Ugh, I can't believe I'm responding but there are a couple of items that need to be set straight. Not that Aiden will understand them or accept them, but at least other readers should know how it really works.
AidenShaw said:
Or, one could read your docs and take them to mean that the EFER.LME is the mode bit.
I never said that the "mode bit" was automatic - the process mode bit is a marker for the scheduler to "do the right thing". It takes a few instructions for the scheduler to "honor" the process mode bit.
Grasping at straws now aren't you? Anything to try to claim you're still right. The fact is that switching the mode of the processor works nothing like you described it, if you'd have read the AMD documents then you would understand this.
You described it as a "per-process mode bit" and this is wrong. The processor can either run in Legacy mode or Long mode, it cannot have various different processes/threads running, some in Legacy mode and others in Long mode. When the processor is in a given mode, everything on the processor must be running in that mode. In order to switch modes everything in the current mode - page tables, global descriptor tables (GDT), local descriptor tables (LDT), interrupt descriptor tables (IDT), exception handlers, code descriptors, data-segment descriptors, etc. - must be stopped, their context saved and then the data structures for the new mode must be loaded. In other words, everything the processor requires to run must be saved for the current mode then loaded for the new mode. It's similar to turning the processor off, switching the mode, and then turning it back on.
This is really only useful for an application such as VMware that virtualizes a separate operating environment where performance is expected to be slower than native and data-sharing/communication between the two modes is not required. It's not at all feasible for an environment such as Tiger's 64-bit support that requires 100%-native performance and extensive data-sharing/communication. If it were feasible then you can be sure that Apple would implement it for the version of Tiger that will be running on the new Mac Pros - it's not and they won't.
AidenShaw said:
And it's something that Windows x64 does constantly as you run a mix of 32-bit applications, 64-bit application, and the 64-bit OS. No one has noticed any performance problems due to the "complex and resource intensive" switch.

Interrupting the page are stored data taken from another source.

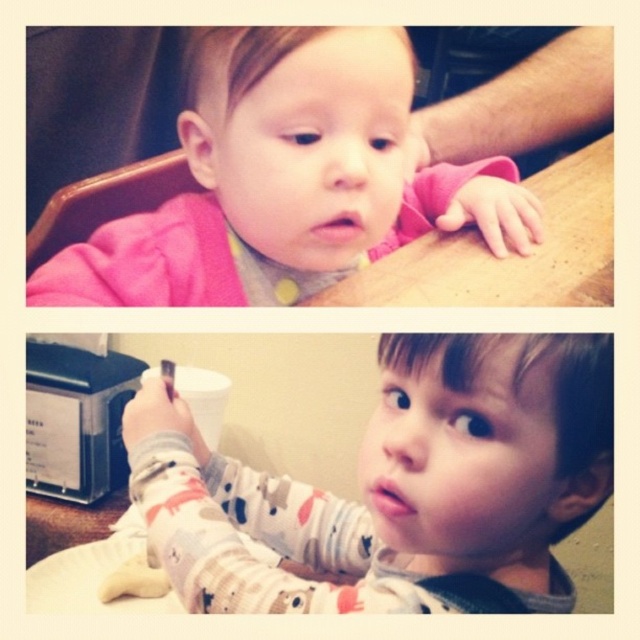 Question: Is the position of printed cotton pajamas at center more distant than that of wooden table at upper center?

Choices:
 (A) no
 (B) yes

Answer: (A)

Question: Which object is positioned closest to the printed cotton pajamas at center?

Choices:
 (A) wooden table at upper center
 (B) pink soft fabric toddler at upper center

Answer: (B)

Question: Does pink soft fabric toddler at upper center lie behind wooden table at upper center?

Choices:
 (A) no
 (B) yes

Answer: (A)

Question: Estimate the real-world distances between objects in this image. Which object is closer to the wooden table at upper center?

Choices:
 (A) pink soft fabric toddler at upper center
 (B) printed cotton pajamas at center

Answer: (A)

Question: Which point appears farthest from the camera in this image?

Choices:
 (A) (145, 451)
 (B) (424, 189)

Answer: (B)

Question: Can you confirm if printed cotton pajamas at center is positioned above wooden table at upper center?

Choices:
 (A) yes
 (B) no

Answer: (B) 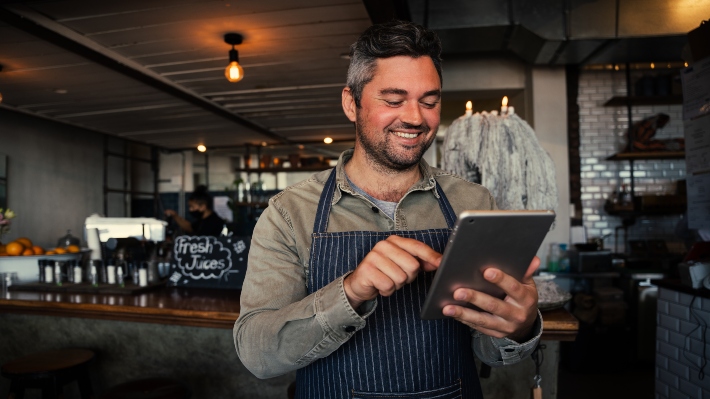 Find the location of `shelf`. shelf is located at coordinates (620, 99), (628, 156), (640, 214). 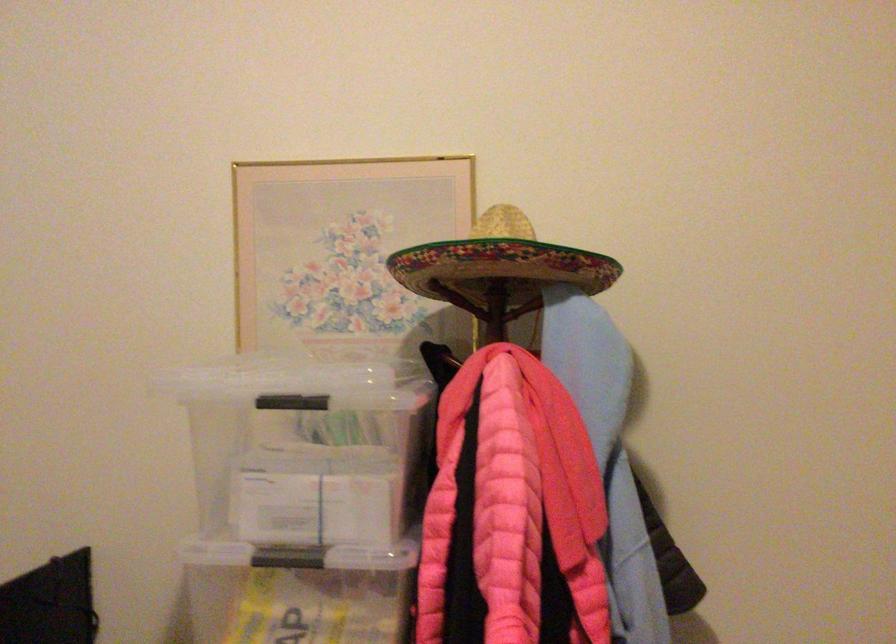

Wrong again. Windows x64 does not do this at all, if you would read the AMD documentation then you would understand this. Windows x64 (and other 64-bit OSs that support x86-64) run completely in Long mode (64-bit mode). Long mode supports two types of operation 1) Compatibility and 2) 64-bit. Compatibility operation is where it runs unmodified, legacy 32-bit (and 16-bit) applications. 64-bit operation is where it runs new 64-bit applications that utilize the larger 64-bit address space and the additional 64-bit registers.
Because Long mode supports both 32-bit and 64-bit applications there is no need for the slow and complex mode switches between Long mode and Legacy mode.
AidenShaw said:
My main point, however, is that it *is* possible for a 32-bit operating system to run 64-bit tasks.
And your main point is still fundamentally flawed and wrong. Basically your argument is analogous to someone claiming that PPC Macs can natively run Windows applications and then pointing to VirtualPC as the proof. Never mind that VirtualPC emulates instructions and VMware can run many instructions natively, this is basically what your argument is. It doesn't matter to you that the only way for a 32-bit OS to run the processor in 64-bit mode is through a virtual machine running a 64-bit operating system with less than native performance. But your mind is already made up and nothing I nor anyone else will say will change it. Hopefully others that read this thread will now understand the real issues involved.
AidenShaw said:
The corollary to that point is that Microsoft already had a 64-bit version of Windows, no there was no need for a hybrid 32/64 bit effort - although it would have been possible, it was unnecessary.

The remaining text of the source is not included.